■ **THE TASK**:
Only lines containing the string "godine" belong in the answer; copy all of them from the entries.

■ **DATA IN THIS EXERCISE**:
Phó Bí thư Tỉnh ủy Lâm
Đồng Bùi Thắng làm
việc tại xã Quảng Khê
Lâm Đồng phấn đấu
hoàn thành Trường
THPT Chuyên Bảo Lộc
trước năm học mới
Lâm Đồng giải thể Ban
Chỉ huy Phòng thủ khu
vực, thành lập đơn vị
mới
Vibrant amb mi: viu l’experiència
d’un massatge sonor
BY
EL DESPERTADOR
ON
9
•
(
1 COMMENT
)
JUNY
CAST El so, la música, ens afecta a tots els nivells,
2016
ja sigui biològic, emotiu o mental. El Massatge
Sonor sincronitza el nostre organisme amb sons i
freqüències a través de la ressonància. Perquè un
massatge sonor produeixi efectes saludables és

...

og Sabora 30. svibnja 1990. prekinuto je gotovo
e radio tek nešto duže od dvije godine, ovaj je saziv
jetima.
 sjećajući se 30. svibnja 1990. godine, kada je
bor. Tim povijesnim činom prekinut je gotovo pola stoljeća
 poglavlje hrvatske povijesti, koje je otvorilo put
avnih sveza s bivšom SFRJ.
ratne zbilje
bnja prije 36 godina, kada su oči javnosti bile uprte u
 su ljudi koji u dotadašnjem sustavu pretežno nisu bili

■ **RESPONSE BELOW**:
e radio tek nešto duže od dvije godine, ovaj je saziv
 sjećajući se 30. svibnja 1990. godine, kada je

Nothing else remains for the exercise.